Я не успеваю ничего возразить, как вижу в его руках чёрную широкую полосу ткани. Она ложится мне на глаза, погружая в темноту. Страх от дезориентации снова распускает свои щупальца внутри, заставляя сжаться, пока руки парня затягивают ленту в узел.
— Больше никакого яркого света, Нина. Попробуем на рефлексах. Я хочу, чтобы ты меня почувствовала.
А дальше внутри всё замирает, потому что Максим прижимается ко мне сзади всем телом. Кожа воспламеняется, покалывая иголками. Одна его рука ложится мне через грудь, охватывая длинными пальцами горло, другая надавливает на низ живота, вынуждая плотно прижаться бёдрами к его. Я вздрагиваю от столь откровенной близости, пытаюсь податься немного вперёд, но Максим не пускает.
— Расслабься, Нина, перестань думать.

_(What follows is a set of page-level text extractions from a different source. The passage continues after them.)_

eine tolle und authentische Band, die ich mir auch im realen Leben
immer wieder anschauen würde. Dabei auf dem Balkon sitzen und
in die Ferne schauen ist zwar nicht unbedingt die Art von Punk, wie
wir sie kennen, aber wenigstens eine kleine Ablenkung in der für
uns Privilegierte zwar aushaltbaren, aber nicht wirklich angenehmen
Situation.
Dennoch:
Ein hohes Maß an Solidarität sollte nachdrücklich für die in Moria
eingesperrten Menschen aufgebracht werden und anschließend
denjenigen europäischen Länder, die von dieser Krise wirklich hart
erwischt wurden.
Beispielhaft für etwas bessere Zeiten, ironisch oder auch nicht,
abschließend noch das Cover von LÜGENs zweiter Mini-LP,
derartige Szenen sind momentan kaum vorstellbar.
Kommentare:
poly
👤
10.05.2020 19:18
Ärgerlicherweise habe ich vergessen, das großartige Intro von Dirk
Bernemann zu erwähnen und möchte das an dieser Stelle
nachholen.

Ты должна всецело мне доверять, чтобы преодолеть свой страх, — его голос тихий, он вызывает во мне шквал дрожи уже совсем другого характера, и это пугает не меньше. — Танец — это же как секс. Ты должна раскрыться, должна чувствовать и предугадывать все мои движения ещё до того, как я решу их сделать. Разве ты сможешь получить удовольствие в постели, если не можешь расслабиться и довериться мужчине, Нина?

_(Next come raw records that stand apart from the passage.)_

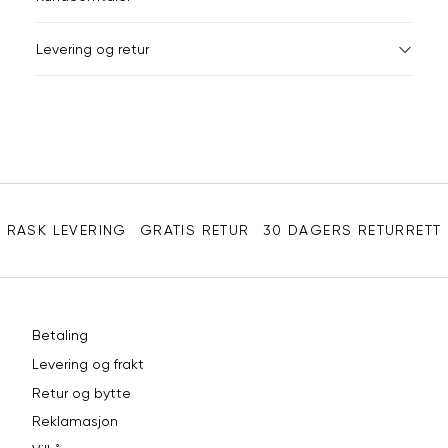
Din
Levering og retur
e-
post
Sidebunn
RASK LEVERING
GRATIS RETUR
30 DAGERS RETURRETT
Betaling
Levering og frakt
Retur og bytte
Reklamasjon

Это слишком остро. Слишком откровенно и чувственно. Как обнажение. Да, потому что именно так я себя сейчас и чувствую — обнажённой. Дыхание сбивается против воли, мне не хватает кислорода и приходится дышать ртом. Я чувствую его каждой клеткой, но не могу игнорировать пульсирующую красным мысль, что это непозволительно. Слишком откровенно, слишком возбуждающе. Я его почти не знаю, чтобы позволить такое. Чтобы позволить себе.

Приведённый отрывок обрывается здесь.